Emily went to work. She listened as students told her about their anxiety, about their fights with their roommates, about how they missed home. They told her about the racist comments someone made to them in the cafeteria, about how an econ professor called on the men in the class more often than the women. They told her about how they were worried about their friends who drank too much or smoked too much. About being attracted to their TA, about their eating disorders and their depression. She listened, she asked pointed questions, she posed her advice as a “what if?” She tried not to think about what might or might not be happening in her body. She wondered if she was even helping these students. If any of what she said made sense. Or even mattered. She tried not to cry.

Between patients, she would whisper “I love you” and “please be okay” to the cells inside her.

She kept mentally scanning her body for pain or problems. Her back still ached, but other than that, she felt okay.

It’s going to be okay, she kept telling herself. It’s going to be okay.
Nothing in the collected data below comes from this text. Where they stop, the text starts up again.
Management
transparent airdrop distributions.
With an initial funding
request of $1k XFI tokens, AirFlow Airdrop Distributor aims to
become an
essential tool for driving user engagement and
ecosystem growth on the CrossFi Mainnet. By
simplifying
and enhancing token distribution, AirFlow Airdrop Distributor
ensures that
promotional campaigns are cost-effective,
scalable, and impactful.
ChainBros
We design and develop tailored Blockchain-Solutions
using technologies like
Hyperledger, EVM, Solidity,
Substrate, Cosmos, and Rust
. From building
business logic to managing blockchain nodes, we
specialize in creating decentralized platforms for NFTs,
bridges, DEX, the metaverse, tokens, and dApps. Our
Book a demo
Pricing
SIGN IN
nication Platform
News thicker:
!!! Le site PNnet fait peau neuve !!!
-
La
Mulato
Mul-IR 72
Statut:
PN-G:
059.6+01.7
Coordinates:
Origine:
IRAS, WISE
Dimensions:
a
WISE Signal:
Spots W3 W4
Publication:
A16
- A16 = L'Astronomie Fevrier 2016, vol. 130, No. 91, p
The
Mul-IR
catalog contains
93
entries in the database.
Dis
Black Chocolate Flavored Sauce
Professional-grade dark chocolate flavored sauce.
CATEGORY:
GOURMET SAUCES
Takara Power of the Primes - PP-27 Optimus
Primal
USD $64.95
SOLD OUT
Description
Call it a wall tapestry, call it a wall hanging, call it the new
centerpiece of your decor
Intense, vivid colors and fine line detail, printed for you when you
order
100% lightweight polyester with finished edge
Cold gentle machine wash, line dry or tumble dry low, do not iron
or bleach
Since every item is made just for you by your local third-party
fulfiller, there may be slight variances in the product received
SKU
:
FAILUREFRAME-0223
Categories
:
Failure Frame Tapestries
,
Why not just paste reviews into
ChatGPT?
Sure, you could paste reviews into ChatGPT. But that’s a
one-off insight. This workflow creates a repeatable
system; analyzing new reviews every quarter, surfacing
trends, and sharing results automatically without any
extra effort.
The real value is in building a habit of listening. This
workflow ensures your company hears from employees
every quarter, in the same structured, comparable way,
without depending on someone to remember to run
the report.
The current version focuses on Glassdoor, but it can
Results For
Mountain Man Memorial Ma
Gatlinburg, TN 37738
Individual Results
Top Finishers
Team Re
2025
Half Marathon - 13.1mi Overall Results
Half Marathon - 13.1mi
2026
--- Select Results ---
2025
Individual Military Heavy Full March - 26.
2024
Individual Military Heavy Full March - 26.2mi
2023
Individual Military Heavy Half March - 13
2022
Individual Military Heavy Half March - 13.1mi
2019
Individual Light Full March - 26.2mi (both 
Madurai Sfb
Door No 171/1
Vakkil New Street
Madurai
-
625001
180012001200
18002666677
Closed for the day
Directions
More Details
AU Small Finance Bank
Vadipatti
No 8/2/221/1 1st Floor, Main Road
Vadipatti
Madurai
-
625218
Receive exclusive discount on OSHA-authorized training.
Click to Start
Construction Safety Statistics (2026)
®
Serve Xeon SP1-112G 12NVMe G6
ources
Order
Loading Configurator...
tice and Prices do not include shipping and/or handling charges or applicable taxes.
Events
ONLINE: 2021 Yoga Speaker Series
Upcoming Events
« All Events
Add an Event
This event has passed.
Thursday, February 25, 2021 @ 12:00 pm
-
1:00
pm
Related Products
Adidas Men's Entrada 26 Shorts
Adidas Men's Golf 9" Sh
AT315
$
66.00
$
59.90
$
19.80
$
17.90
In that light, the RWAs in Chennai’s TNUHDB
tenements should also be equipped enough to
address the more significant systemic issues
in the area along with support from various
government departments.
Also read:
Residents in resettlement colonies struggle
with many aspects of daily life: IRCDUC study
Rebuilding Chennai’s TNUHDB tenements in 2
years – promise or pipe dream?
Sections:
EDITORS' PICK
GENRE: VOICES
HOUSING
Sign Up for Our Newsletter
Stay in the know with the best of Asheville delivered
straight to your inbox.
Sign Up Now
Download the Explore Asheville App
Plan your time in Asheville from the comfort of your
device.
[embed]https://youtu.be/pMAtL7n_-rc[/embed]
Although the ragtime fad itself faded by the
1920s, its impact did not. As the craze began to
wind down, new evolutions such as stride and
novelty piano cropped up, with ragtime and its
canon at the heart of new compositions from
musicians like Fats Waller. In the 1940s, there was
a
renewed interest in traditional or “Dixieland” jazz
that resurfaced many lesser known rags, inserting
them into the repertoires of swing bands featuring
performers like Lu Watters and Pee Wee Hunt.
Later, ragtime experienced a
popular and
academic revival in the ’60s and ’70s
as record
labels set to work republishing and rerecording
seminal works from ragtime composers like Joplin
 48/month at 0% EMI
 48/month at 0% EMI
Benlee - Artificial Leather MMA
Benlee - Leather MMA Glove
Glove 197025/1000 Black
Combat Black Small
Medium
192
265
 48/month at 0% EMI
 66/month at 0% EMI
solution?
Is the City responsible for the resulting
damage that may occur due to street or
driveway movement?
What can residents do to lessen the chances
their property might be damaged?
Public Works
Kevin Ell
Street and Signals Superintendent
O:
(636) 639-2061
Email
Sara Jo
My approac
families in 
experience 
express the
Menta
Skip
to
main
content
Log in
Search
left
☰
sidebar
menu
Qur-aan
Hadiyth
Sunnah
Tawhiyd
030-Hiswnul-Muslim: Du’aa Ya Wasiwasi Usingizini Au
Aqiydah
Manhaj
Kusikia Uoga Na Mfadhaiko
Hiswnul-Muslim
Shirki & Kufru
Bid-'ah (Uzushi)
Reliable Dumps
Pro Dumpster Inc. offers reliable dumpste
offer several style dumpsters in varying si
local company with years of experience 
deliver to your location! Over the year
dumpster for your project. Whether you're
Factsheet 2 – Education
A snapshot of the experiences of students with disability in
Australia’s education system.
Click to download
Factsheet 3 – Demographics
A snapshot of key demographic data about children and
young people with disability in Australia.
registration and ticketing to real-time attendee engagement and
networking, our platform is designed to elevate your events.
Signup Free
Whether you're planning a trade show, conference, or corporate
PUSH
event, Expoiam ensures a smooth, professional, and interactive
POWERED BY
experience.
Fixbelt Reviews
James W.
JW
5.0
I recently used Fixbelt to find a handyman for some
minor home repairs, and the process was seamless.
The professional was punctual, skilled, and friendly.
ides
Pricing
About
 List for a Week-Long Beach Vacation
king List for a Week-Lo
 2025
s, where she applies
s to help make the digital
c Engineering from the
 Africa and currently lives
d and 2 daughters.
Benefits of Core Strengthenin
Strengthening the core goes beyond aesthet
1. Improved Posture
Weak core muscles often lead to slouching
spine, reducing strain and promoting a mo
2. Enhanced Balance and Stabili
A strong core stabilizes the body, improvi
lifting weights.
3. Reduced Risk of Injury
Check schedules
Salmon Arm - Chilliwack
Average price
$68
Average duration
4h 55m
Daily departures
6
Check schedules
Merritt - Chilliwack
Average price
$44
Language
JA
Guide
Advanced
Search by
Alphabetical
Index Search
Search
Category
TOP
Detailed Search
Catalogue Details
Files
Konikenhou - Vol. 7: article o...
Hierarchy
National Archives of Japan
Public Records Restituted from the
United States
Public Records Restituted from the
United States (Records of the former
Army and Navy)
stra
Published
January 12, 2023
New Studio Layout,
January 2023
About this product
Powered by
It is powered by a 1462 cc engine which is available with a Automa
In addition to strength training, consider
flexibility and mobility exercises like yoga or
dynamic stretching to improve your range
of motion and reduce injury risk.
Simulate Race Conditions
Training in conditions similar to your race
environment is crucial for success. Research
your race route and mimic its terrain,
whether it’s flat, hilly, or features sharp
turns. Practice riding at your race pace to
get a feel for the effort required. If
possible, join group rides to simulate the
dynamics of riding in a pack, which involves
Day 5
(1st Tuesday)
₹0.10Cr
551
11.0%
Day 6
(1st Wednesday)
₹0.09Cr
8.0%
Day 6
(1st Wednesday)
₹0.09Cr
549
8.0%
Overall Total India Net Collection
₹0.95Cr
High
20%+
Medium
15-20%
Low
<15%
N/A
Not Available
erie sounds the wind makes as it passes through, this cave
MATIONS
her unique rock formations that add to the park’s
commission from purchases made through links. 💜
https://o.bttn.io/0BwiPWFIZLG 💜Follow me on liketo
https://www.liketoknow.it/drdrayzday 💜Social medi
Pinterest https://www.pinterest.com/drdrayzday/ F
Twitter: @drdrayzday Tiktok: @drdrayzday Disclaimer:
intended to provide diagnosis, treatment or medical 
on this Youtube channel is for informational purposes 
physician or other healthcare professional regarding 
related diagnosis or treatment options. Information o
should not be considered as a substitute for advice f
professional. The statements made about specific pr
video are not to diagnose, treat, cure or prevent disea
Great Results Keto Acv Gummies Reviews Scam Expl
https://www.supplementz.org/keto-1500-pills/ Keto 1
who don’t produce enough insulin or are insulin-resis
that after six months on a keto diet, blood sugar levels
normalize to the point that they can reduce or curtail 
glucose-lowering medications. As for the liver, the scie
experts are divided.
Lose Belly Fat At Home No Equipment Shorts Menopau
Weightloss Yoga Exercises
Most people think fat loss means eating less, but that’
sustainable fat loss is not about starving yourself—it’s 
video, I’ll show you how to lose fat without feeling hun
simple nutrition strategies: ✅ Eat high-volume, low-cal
Even though, deep inside, she was pretty sure it wouldn’t.





xii



Your dad said that I needed to get a blood test, to make sure I really was pregnant, which I thought was ridiculous—I was, the test we took in the bathroom said so, plus I could feel it—but I agreed to go for one. Not on campus, I told him, and not with my regular doctor. So we agreed to go to a clinic.

That weekend Hanukkah was starting, and my dad wanted us to come over for a family Hanukkah dinner—me, Rob, him, and Ari. I knew it wouldn’t be like the Hanukkah parties we had when my mom was alive, but he was trying. And Ari and I were trying, too.

“We can go before dinner at my dad’s,” I said.

So we rented a car, and we drove up the Hudson River to a clinic we’d found on Google.

When we got there, three people with signs were protesting the clinic, which also performed abortions. They were shouting at the women who walked in.

I watched the women cringe, rush past. “I can’t,” I said to him. “I can’t walk in with them shouting at me. Even if that’s not why we’re here, I can’t do it.”